Items from a dataset
────────────────────────────────────────

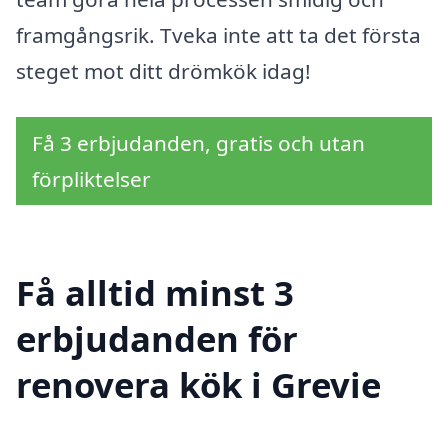
framgångsrik. Tveka inte att ta det första
steget mot ditt drömkök idag!
Få 3 erbjudanden, gratis och utan
förpliktelser
Få alltid minst 3
erbjudanden för
renovera kök i Grevie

────────────────────────────────────────

◆ About this task
From the data, collect all lines where the string "erbjudanden" appears.

◆ Task output
Få 3 erbjudanden, gratis och utan
erbjudanden för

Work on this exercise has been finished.